Hint: Area under the curve will be determined using integration of a given function in the range $(0,\dfrac{\pi }{4})$ so draw the required graph of it before starting solving. And expand the function up to infinite terms.

Complete Step-by-Step solution:
The area under the curve between two points can be determined by using definite integral between the two points.
First step is to draw the diagram for proper understanding,

We know the area under the curve is found by integrating the curve between given ordinates.
Here, we integrate f(x) from $x = 0$ & $x = \dfrac{\pi }{4}$ .
Required area $ = \int\limits_0^{\dfrac{\pi }{4}} {f(x)dx} $
$I = \int\limits_0^{\dfrac{\pi }{4}} {\dfrac{{\sin x}}{x}} dx$
We know the expansion of $\sin x$ .
$\sin x = x - \dfrac{{{x^3}}}{{3!}} + \dfrac{{{x^5}}}{{5!}} - \dfrac{{{x^7}}}{{7!}} + ......$
So,
$I = \int\limits_0^{\dfrac{\pi }{4}} {\dfrac{{(x - \dfrac{{{x^3}}}{{3!}} + \dfrac{{{x^5}}}{{5!}} - \dfrac{{{x^7}}}{{7!}} + ......)}}{x}dx} $
Each term is divided by ‘x’, we get
$I = \int\limits_0^{\dfrac{\pi }{4}} {(1 - \dfrac{{{x^2}}}{{3!}}} + \dfrac{{{x^4}}}{{5!}} - \dfrac{{{x^6}}}{{7!}} + .....)dx$
We know, $\int {{x^n}dx = } \dfrac{{{x^{n + 1}}}}{{n + 1}}$
$I = [x - \dfrac{{{x^3}}}{{3 \times 3!}} + \dfrac{{{x^5}}}{{5 \times 5!}} - \dfrac{{{x^7}}}{{7 \times 7!}} + ....]_0^{\dfrac{\pi }{4}}$
$I = [\dfrac{\pi }{4} - \dfrac{{{{(\dfrac{\pi }{4})}^3}}}{{3 \times 3!}} + \dfrac{{{{(\dfrac{\pi }{4})}^5}}}{{5 \times 5!}} - ....]$
Now,
We can observe that it must be less than $\dfrac{\pi }{4}$ as some terms are subtracted from $\dfrac{\pi }{4}$.
So, correct answer is <$\dfrac{\pi }{4}$
option B) is correct.

Note: We know that we cannot find the value of ‘x’ at 0 as it would become undetermined i.e. $(\dfrac{0}{0})$form.

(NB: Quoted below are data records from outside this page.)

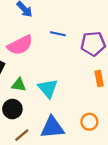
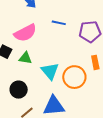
green triangle: (19, 85) -> (25, 58), moved
orange circle: (89, 122) -> (74, 77), moved, size x1.5

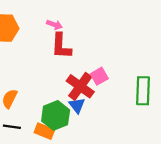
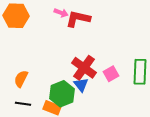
red L-shape: (61, 46) -> (78, 19), moved, turned 100
pink square: (99, 76) -> (111, 74), moved

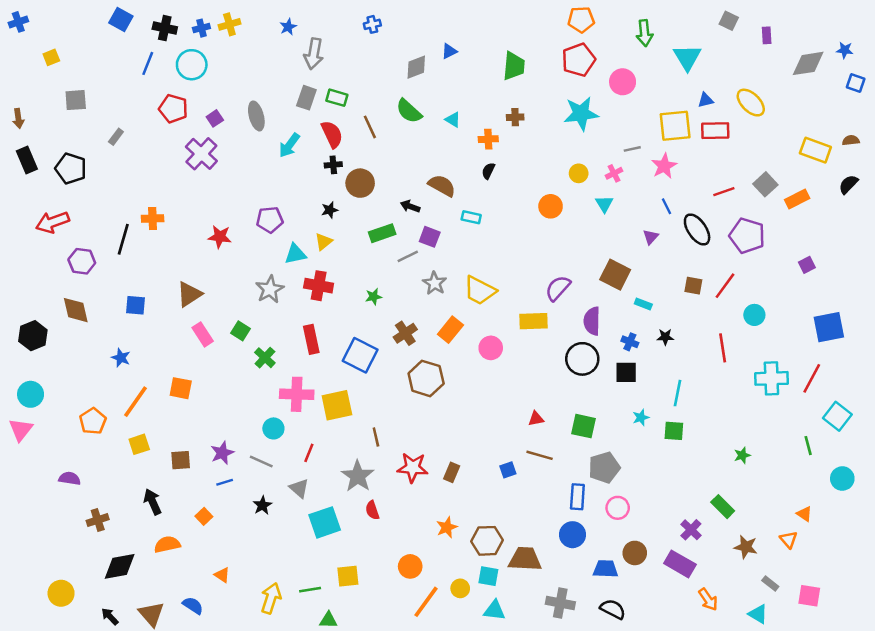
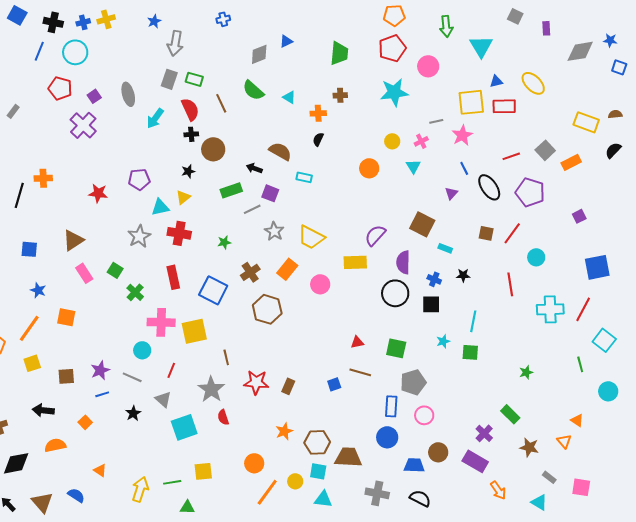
blue star: (121, 358) -> (38, 290), moved
black arrow: (153, 502) -> (43, 410), turned -60

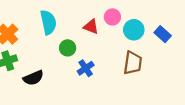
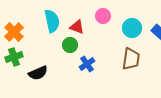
pink circle: (112, 17) -> (103, 16), moved
red triangle: (91, 27) -> (77, 27), moved

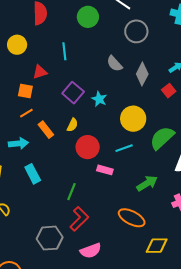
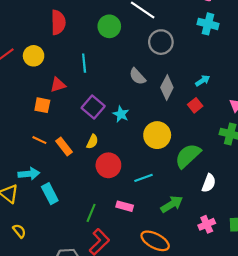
orange line: (26, 113) -> (39, 140), moved, turned 56
cyan arrow: (18, 143) -> (29, 174), moved
cyan line: (124, 148) -> (143, 178), moved
pink rectangle: (105, 170) -> (125, 206), moved

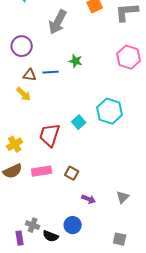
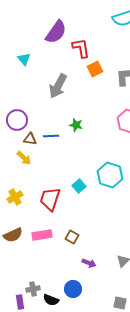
purple circle: (22, 46) -> (17, 120), moved
yellow cross: (15, 144) -> (15, 197), moved
gray cross: (33, 225) -> (33, 289), turned -32

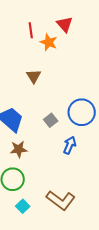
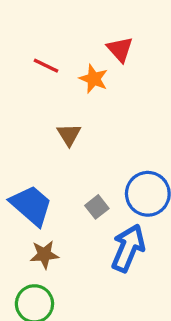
red line: (31, 30) -> (46, 66), moved, turned -56
blue arrow: (70, 145) -> (128, 248), size x1.6

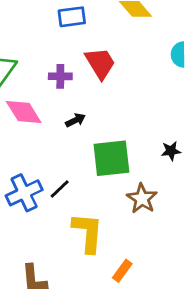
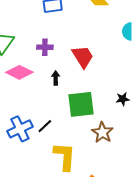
red trapezoid: (100, 63) -> (83, 57), moved
pink diamond: (24, 112) -> (19, 72), turned -32
black arrow: (75, 120) -> (56, 78), turned -64

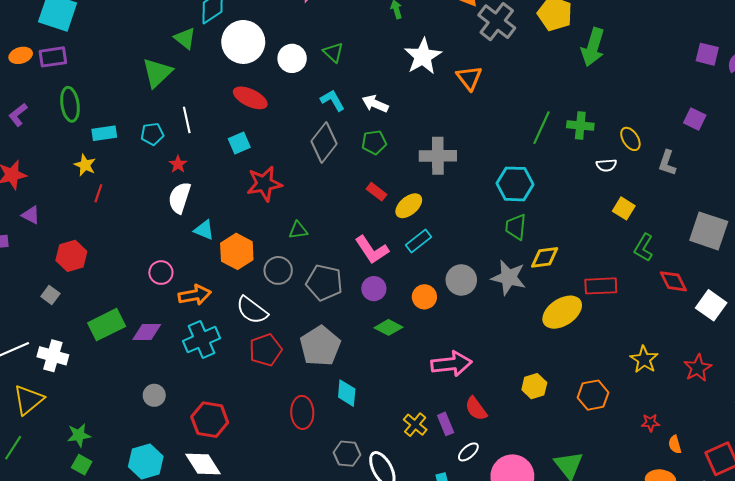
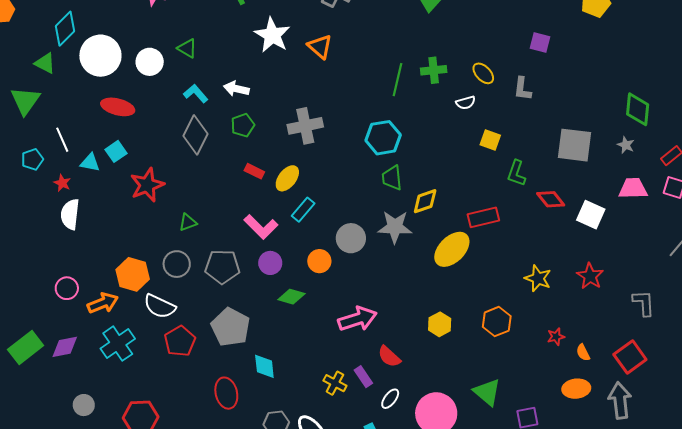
cyan triangle: (204, 230) -> (90, 163), moved
orange hexagon: (237, 251) -> (133, 274), moved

To find the value of $\dfrac{{\sin x}}{x}$ at $x = 0$ is 1, we use the limit here to find its value at $x = 0$ .
.. . $\dfrac{{\sin x}}{x}$ is approaching zero at infinity.
And series expansion of $\sin x$ can be determined using the Maclaurin or Laurent method.